Design system work throughput

Design system work involves lots of people. How do you measure your team’s productivity in this chaos?

As you begin measuring the design system team’s productivity, typical velocity and throughput measurements no longer work the way they do for a product team. Growing a design system by inbound contributions is a great way to leverage the rest of the organization while keeping the core team small, but if you continue treating the usual metrics without adjusting to the “system” part, you might end up often being disappointed.

That’s because you neither control nor can confidently predict what’s gonna happen next in the contribution pipeline. One day, you have three fully baked requests with implementation that’ll perfectly fit the system, waiting there for just an approval. The other day, crickets. Next week, you get twenty bug reports about seven different tokens and components. It’s hard to plan ahead.

You go a level higher, and it is the beginning of the first quarter. Teams make their asks in a very clear way, dependency management is all the way in, overall plan makes sense. And yet, by mid-February, one-off requests and last-minute changes start coming your way. Your team starts digging deeper with curiosity and diligence, and while they’re doing what’s right for the design system, the rest of the org is watching impatiently. “We only need use case X to work, it doesn’t seem that hard”, casually comments a product manager. “Do you need to hire more people?”, your boss asks with an empathetic smile. “We should be more agile and do things iteratively!”, says an engineer whose pull-request just got 23 new comments on functionality changes and test coverage.

And you want this information, but you want less of it over time. Which would mean the design system team is improving the processes, and the rest of the organization learns to consider second-order effects of decisions that go into Figma or code that all other teams depend on.

Two things you can do, continuously, to achieve that are a) educate the people, so they reconcile what they expect from the design system with what’s important for the design system itself, and b) adjust (and occasionally reinvent) the architecture of the design system, what parts are independent vs. interdependent, so that iterating on, say, individual tokens or components is safe and encouraged.

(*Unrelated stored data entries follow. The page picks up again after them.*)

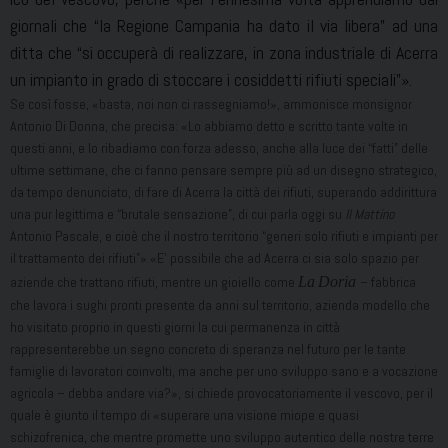
giornali che “la Regione Campania ha dato il via libera” ad una
ditta che “si occuperà di realizzare, in zona industriale di Acerra
un impianto in grado di stoccare i cosiddetti rifiuti speciali”».
Se così fosse, «basta, noi non ci rassegniamo!», ammonisce monsignor
Antonio Di Donna, che precisa: «Lo abbiamo detto e scritto tante volte in
questi anni, e lo ribadiamo con forza adesso, anche alla luce dei “fatti” delle
ultime settimane, che ci fanno pensare sempre più ad un disegno strategico,
da tempo denunciato, di fare di Acerra la città dei rifiuti, superando addirittura
una pur legittima e “brutale sensazione”, di cui parla oggi su
Il Mattino
Antonio Pascale, e cioè che il nostro territorio “generi solo rifiuti e impianti per
il trattamento dei rifiuti”».«E’ possibile che ad Acerra ci sia solo spazio per
aziende che trattano rifiuti, mentre un gioiello come
La
Doria
– fabbrica
che lavora i sughi pronti presente da anni sul territorio, azienda modello che
ho visitato proprio in questi giorni la cui permanenza in città
rappresenterebbe un segno concreto di speranza nel futuro per le tante
famiglie di lavoratori coinvolti, ma anche per uno sviluppo sano e a vocazione
agricola – debba andare via?», si chiede provocatoriamente il vescovo, per il
quale è giunto il tempo di «superare una visione miope e quasi
schizofrenica, che mentre promette uno sviluppo autentico delle nostre terre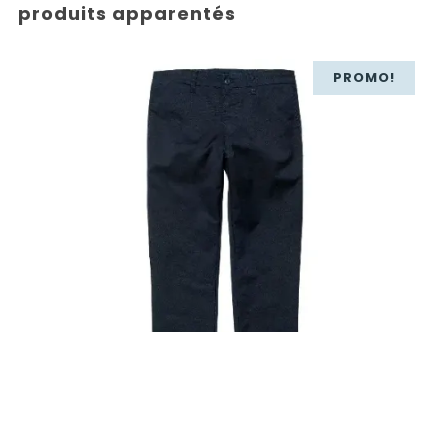
produits apparentés
PROMO!
99,00
€
69,30
€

After that, what do you do with throughput?

Measure two things:

  • the design system team’s own throughput for things that are fully isolated from the org, where the team is instrumental of calling all the shots
  • and then the full-line throughput, starting from the time someone from a product team sent a request and down to the point in time when the request was fulfilled.

Improving the former feels like the team as a whole is on track towards mastery. And improving the latter is going to help with adoption and usage of the design system that your team is working on. Make time to balance the two and find a proportion that works best for your team and organization.